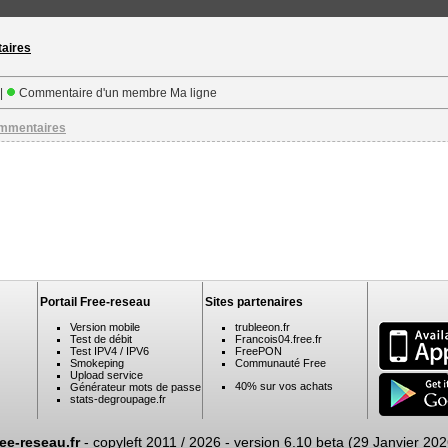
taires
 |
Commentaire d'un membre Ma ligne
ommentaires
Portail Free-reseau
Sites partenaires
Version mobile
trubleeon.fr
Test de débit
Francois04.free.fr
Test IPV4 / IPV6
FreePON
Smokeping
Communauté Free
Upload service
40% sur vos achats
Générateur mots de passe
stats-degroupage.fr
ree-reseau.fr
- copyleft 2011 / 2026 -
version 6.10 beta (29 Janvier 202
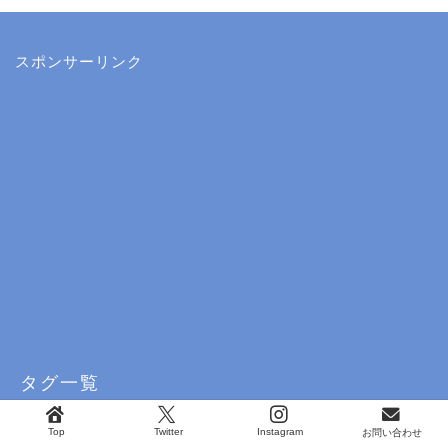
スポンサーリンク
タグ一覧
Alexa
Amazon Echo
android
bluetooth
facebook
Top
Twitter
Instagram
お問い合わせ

################

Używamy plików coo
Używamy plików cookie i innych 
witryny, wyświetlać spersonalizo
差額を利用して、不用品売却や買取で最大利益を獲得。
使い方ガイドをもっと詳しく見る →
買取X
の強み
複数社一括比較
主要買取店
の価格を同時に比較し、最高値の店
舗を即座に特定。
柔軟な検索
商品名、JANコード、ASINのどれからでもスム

################

Exercise prompt: Copy out each line in the preceding records that contains "plików".

Exercise answer:
Używamy plików coo
Używamy plików cookie i innych 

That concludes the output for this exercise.